クラス内では休み時間に校庭でソフトボールや卓球をしていました。サッカーをしている友人もいました。それぞれの競技で大変上手な生徒がいましたが、それなりに仲間に入れてもらいました。

学院生活

3年時の修学旅行で九州に行きました。乗り物に乗っている時間が殆どだったという記憶がありますが、卒業時にいただいたアルバムを見ると楽しかったようです。多少記憶が曖昧ですが、往きの列車(電車)が当時よく行われていた「順法スト」に巻き込まれ九州に入ってから遅れてしまいました。クラスの何名かが新聞の取材を受けていました。

3年時に理工系に進む生徒に対して、解析学入門の特別講義がありました。はじめて「大学の数学」に触れました。また、山下元先生から「コンピュータプログラミング」の基礎を学びました。大学に入ってからもTAとしてお手伝いしましたが、これが、その後の学生生活・教員生活の基礎となっています。

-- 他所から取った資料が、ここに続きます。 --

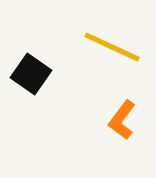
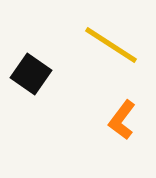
yellow line: moved 1 px left, 2 px up; rotated 8 degrees clockwise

クラスでは生徒活動に取り組むメンバーも多く、活発に活動していました。2年生の時の選挙では、選挙管理委員長と生徒会4役をクラスのメンバー(一部、元メンバー)で占めるということが起き、大変驚きました。その頃、学生服の着用を自由化する、という運動が起き、生徒会が学院当局と交渉し、自由化される、ということも起こりました。私は直接見ていませんが、セーラ―服、スカートで登校した生徒もいたとのことです。それが正装の国もありますが、日本ではあまり見かけないので「賭けに負けた」から、という噂でした。

現在では「してはいけないこと」をしたことがあります。ある日、体調が悪く熱が出てとてもではないが朝から電車に乗って通学できる状態ではない日がありました。「休みます」と連絡しましたが、その日には数名で何か発表をすることになっていたので、途中から出かけて、教室で発表して、すぐ早退して帰ってきたことがあります。発表する仲間からは喜ばれましたが、今考えると、熱が出た状態で電車で出かけるなど、大変申し訳なかったと思います。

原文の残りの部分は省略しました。